• AVAILABLE RECORDS:
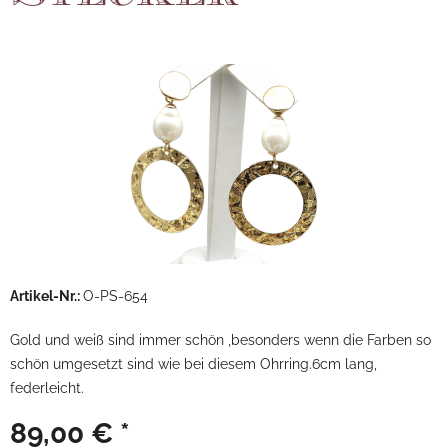
Artikel-Nr.:
O-PS-654
Gold und weiß sind immer schön ,besonders wenn die Farben so
schön umgesetzt sind wie bei diesem Ohrring.6cm lang,
federleicht.
89,00 € *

• PROBLEM TO WORK ON: Wherever an image sits in the data, omit it; everything else must be copied exactly.

• WORKED SOLUTION:
Artikel-Nr.:
O-PS-654
Gold und weiß sind immer schön ,besonders wenn die Farben so
schön umgesetzt sind wie bei diesem Ohrring.6cm lang,
federleicht.
89,00 € *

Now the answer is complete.